What to work on:
Of the records that follow, copy only the lines from the line containing "Khí H2S có gây hại gì? Khí h2s có" to the line containing "Công nghệ xử", both included, exactly as written.
%%
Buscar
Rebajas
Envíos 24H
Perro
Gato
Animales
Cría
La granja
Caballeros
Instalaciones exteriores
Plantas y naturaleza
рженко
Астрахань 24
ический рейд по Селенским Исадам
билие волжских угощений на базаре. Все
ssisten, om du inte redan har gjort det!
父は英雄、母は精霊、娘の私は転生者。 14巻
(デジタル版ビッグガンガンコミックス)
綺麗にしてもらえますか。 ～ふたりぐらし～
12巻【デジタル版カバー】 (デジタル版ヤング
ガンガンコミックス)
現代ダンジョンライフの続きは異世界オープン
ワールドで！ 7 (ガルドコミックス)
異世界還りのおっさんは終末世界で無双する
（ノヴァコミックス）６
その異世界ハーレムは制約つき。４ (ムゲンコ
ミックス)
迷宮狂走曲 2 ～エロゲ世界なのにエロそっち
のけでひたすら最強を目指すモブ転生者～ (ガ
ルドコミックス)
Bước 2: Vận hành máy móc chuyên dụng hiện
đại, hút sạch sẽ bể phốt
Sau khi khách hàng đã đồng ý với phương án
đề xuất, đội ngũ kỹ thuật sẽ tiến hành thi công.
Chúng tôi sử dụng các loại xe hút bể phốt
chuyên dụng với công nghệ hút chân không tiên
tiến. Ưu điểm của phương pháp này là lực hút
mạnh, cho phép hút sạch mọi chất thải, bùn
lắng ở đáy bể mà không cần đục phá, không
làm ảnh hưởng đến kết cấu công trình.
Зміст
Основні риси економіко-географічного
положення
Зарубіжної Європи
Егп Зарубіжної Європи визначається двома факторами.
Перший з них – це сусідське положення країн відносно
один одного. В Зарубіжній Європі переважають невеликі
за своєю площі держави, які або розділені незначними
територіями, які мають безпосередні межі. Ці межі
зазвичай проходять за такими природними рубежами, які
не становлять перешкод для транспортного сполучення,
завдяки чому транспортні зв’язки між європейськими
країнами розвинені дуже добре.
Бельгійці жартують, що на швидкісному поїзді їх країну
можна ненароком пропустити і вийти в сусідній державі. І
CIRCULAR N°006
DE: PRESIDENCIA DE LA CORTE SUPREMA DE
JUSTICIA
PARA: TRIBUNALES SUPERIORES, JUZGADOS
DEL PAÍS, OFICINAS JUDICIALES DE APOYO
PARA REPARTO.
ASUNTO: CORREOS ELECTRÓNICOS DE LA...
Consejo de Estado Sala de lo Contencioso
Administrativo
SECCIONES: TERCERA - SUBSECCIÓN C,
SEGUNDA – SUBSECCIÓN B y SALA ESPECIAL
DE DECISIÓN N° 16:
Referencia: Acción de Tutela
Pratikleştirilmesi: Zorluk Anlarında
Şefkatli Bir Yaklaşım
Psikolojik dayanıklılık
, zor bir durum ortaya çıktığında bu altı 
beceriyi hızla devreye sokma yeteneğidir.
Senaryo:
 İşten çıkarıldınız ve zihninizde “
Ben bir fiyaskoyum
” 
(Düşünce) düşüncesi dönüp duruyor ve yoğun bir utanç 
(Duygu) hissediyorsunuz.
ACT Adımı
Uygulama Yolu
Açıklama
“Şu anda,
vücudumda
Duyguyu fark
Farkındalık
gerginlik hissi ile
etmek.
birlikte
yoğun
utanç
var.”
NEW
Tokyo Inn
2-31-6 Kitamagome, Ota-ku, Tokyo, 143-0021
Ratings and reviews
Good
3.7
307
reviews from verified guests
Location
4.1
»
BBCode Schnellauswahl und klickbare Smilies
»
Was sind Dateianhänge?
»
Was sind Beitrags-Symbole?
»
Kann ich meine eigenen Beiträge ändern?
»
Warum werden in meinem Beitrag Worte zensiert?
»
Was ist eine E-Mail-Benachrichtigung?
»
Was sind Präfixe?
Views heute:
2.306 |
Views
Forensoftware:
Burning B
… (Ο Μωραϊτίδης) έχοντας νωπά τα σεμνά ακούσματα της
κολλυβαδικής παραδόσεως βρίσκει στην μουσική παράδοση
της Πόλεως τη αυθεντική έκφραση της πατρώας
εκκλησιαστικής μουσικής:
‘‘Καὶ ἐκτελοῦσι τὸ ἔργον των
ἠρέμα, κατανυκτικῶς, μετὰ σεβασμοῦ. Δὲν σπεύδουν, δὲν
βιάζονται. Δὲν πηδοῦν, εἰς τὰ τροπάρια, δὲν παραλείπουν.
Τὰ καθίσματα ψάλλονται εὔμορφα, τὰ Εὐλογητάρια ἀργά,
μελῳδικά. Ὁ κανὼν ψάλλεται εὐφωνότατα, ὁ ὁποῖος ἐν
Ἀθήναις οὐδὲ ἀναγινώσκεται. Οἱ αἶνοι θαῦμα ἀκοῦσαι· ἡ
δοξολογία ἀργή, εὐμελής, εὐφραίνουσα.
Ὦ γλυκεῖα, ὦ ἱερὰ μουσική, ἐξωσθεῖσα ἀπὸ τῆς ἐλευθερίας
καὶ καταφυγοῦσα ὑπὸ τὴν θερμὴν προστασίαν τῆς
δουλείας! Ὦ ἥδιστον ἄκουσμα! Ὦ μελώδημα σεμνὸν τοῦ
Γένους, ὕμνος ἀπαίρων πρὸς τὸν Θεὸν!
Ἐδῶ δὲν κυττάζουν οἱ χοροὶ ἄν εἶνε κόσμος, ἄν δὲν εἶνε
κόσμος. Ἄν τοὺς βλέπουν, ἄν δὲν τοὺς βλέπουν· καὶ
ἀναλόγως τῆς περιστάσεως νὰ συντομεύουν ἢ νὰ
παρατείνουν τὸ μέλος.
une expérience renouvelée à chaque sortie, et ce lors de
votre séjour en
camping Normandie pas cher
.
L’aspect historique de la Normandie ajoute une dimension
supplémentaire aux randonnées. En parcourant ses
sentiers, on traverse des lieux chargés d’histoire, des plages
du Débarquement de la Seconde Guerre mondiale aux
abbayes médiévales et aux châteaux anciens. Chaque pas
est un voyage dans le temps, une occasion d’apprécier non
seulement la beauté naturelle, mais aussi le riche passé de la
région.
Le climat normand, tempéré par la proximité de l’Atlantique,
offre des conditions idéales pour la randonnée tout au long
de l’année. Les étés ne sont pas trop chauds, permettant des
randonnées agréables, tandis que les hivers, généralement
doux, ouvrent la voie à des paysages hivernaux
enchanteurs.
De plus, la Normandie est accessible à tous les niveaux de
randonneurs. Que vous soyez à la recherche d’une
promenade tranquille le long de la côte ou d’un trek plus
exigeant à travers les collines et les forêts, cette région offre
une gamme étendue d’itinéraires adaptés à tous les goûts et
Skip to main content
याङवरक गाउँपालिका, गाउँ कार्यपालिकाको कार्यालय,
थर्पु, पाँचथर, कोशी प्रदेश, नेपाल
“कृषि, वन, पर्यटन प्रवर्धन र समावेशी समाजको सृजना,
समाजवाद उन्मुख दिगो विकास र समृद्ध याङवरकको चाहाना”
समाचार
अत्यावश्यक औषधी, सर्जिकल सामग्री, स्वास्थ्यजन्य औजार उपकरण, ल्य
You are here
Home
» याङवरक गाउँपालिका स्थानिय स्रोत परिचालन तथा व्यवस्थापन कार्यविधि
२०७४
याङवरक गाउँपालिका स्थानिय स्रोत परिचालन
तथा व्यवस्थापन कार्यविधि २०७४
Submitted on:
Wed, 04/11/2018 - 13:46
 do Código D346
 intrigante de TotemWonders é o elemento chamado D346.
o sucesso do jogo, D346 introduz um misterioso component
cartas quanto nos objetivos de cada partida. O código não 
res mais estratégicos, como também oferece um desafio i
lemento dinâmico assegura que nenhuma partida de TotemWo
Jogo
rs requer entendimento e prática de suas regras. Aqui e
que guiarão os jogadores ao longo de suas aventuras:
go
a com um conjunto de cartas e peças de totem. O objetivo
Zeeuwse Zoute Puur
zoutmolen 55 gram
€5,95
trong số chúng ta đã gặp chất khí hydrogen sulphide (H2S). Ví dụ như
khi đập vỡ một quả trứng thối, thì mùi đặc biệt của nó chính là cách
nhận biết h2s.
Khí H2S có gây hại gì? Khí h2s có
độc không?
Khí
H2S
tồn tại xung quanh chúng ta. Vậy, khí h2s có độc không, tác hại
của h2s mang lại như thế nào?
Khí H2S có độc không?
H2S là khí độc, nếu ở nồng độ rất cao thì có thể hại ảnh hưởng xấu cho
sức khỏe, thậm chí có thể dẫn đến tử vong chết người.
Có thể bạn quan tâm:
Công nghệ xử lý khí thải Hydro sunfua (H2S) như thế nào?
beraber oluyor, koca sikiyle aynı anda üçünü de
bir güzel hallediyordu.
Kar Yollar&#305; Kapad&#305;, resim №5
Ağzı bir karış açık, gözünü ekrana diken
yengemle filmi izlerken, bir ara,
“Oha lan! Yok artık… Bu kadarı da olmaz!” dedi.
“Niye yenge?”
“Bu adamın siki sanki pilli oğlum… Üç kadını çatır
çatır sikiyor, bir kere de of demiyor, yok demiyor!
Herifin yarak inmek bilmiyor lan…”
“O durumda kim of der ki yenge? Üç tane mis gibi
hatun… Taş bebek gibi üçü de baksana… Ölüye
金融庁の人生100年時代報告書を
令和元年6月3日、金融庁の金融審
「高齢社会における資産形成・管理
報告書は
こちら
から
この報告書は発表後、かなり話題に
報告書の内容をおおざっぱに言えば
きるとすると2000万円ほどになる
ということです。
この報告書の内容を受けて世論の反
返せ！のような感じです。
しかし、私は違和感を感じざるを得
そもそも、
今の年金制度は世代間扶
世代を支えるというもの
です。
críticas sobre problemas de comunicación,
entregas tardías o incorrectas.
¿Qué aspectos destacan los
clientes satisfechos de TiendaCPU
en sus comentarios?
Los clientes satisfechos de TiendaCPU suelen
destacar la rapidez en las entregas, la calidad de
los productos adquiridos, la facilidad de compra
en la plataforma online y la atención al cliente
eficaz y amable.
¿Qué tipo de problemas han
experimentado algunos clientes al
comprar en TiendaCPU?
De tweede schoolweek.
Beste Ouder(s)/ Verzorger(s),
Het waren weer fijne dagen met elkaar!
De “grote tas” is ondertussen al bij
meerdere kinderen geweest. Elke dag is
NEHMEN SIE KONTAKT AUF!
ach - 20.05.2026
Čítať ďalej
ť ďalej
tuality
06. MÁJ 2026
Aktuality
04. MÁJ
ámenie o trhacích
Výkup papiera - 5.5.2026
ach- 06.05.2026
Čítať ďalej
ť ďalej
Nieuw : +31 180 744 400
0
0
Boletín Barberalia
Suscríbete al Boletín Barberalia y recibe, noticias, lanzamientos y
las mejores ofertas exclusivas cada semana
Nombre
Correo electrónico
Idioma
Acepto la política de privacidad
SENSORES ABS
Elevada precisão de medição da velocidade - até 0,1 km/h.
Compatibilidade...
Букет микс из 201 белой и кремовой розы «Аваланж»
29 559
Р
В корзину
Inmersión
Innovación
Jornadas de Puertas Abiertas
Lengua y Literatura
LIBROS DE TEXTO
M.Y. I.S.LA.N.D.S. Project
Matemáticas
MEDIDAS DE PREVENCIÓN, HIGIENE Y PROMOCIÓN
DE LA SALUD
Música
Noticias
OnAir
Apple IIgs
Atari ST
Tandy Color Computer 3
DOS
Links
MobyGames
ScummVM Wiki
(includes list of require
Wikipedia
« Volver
%%
Finished exercise:
Khí H2S có gây hại gì? Khí h2s có
độc không?
Khí
H2S
tồn tại xung quanh chúng ta. Vậy, khí h2s có độc không, tác hại
của h2s mang lại như thế nào?
Khí H2S có độc không?
H2S là khí độc, nếu ở nồng độ rất cao thì có thể hại ảnh hưởng xấu cho
sức khỏe, thậm chí có thể dẫn đến tử vong chết người.
Có thể bạn quan tâm:
Công nghệ xử lý khí thải Hydro sunfua (H2S) như thế nào?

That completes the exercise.